**TASK INSTRUCTIONS**
Which lines below fall between the one containing "509 Vũ Tông" and the one containing "fronteras. Además, su"? Repeat them exactly, counting both of those lines, and add nothing else.

**DATA SUPPLIED**
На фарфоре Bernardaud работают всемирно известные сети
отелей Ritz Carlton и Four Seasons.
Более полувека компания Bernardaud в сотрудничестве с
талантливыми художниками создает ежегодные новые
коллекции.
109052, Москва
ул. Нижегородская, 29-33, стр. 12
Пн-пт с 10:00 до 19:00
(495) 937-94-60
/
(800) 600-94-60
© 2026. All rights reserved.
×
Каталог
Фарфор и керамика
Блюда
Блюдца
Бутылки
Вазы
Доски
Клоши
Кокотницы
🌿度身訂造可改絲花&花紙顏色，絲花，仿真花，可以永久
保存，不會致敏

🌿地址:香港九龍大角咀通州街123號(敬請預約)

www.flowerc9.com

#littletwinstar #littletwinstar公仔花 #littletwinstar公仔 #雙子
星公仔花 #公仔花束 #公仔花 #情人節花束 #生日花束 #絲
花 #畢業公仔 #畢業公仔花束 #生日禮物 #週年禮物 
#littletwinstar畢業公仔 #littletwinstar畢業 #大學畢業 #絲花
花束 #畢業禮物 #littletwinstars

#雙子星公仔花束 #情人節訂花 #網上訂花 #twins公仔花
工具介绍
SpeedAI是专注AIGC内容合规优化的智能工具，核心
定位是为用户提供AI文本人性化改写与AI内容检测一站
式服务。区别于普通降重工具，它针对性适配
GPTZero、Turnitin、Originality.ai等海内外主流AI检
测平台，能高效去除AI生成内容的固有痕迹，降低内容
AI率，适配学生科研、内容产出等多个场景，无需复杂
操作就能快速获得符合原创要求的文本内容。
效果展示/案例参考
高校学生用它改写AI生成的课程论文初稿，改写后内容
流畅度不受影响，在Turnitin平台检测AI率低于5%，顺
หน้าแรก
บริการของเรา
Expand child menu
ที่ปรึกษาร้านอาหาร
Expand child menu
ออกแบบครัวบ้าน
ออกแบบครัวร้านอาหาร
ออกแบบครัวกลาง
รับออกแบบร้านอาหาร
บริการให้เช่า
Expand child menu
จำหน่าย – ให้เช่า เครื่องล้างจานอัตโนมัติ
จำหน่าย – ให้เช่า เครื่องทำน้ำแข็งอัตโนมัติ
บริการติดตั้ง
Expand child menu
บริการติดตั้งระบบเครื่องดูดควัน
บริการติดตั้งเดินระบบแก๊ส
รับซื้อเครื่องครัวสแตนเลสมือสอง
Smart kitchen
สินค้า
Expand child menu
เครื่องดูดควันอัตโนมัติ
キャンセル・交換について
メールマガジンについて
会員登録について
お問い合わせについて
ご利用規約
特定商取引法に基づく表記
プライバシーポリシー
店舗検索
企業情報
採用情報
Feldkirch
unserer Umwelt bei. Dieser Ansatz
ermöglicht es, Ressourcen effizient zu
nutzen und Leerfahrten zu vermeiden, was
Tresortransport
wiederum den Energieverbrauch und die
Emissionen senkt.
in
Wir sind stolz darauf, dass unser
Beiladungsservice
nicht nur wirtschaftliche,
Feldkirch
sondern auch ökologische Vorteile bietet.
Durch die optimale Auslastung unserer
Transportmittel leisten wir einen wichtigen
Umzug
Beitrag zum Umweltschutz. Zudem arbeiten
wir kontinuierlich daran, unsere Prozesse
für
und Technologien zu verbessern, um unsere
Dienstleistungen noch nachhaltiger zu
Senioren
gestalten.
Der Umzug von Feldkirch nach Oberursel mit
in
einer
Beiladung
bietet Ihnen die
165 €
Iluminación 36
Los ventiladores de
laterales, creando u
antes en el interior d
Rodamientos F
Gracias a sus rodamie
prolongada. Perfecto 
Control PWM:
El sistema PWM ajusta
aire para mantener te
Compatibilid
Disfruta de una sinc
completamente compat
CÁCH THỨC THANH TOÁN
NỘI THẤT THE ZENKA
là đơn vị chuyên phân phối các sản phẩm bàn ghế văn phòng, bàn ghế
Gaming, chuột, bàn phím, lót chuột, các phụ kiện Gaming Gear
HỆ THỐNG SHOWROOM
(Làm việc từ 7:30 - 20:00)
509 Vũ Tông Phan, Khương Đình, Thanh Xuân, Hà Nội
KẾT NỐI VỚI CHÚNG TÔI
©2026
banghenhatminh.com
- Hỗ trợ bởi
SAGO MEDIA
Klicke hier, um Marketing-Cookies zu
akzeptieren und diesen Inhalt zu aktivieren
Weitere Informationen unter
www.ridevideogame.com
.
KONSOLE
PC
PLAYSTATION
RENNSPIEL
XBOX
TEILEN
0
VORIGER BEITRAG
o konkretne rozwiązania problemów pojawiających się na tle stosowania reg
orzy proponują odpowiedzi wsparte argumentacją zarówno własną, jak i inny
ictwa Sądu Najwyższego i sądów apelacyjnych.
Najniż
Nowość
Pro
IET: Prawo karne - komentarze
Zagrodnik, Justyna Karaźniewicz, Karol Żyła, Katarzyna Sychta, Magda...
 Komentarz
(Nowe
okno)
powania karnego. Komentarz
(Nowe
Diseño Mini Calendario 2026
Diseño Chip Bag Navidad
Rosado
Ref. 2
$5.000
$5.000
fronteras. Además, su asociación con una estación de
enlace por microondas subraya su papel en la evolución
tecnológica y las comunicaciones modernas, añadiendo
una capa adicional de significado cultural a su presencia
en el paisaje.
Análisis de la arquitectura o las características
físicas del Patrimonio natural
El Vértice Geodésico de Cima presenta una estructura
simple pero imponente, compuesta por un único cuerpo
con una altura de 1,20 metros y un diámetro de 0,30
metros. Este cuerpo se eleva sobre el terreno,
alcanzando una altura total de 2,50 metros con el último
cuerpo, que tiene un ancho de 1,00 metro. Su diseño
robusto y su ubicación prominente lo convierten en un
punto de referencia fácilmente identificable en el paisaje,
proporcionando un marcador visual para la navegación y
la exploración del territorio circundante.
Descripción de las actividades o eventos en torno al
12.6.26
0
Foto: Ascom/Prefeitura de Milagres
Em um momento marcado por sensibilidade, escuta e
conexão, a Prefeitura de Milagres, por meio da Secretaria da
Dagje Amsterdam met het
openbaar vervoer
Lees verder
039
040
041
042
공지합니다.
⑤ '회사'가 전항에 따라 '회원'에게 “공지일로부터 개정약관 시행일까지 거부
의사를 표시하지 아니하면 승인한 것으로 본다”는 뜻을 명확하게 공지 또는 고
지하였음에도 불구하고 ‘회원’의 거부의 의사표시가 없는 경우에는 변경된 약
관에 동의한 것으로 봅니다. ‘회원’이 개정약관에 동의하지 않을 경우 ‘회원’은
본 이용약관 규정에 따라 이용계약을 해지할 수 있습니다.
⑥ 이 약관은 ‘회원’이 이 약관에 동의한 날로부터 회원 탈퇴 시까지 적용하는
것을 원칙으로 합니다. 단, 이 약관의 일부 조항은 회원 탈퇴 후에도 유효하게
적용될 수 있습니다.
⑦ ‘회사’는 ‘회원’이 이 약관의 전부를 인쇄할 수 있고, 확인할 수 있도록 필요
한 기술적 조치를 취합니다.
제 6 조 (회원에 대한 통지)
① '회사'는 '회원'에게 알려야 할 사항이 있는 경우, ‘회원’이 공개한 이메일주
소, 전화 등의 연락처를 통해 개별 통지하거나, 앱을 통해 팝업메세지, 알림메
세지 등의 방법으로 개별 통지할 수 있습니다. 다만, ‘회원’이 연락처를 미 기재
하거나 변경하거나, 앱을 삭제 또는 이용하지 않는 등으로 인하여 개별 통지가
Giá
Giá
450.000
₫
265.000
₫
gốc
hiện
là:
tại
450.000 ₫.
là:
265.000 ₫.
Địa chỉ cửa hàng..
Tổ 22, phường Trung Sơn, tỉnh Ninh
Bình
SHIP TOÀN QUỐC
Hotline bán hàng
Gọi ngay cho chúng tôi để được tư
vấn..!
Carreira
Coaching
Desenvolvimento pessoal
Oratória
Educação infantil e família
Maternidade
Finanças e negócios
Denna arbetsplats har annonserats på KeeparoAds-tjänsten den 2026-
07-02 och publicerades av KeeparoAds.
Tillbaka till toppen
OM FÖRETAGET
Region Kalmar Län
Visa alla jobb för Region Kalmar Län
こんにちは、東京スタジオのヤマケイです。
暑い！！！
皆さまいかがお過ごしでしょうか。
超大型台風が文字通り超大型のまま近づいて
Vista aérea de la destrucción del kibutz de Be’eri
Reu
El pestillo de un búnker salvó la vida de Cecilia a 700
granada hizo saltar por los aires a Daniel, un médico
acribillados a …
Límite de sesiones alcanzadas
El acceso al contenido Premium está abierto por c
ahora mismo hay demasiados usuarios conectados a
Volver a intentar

**RESPONSE BELOW**
509 Vũ Tông Phan, Khương Đình, Thanh Xuân, Hà Nội
KẾT NỐI VỚI CHÚNG TÔI
©2026
banghenhatminh.com
- Hỗ trợ bởi
SAGO MEDIA
Klicke hier, um Marketing-Cookies zu
akzeptieren und diesen Inhalt zu aktivieren
Weitere Informationen unter
www.ridevideogame.com
.
KONSOLE
PC
PLAYSTATION
RENNSPIEL
XBOX
TEILEN
0
VORIGER BEITRAG
o konkretne rozwiązania problemów pojawiających się na tle stosowania reg
orzy proponują odpowiedzi wsparte argumentacją zarówno własną, jak i inny
ictwa Sądu Najwyższego i sądów apelacyjnych.
Najniż
Nowość
Pro
IET: Prawo karne - komentarze
Zagrodnik, Justyna Karaźniewicz, Karol Żyła, Katarzyna Sychta, Magda...
 Komentarz
(Nowe
okno)
powania karnego. Komentarz
(Nowe
Diseño Mini Calendario 2026
Diseño Chip Bag Navidad
Rosado
Ref. 2
$5.000
$5.000
fronteras. Además, su asociación con una estación de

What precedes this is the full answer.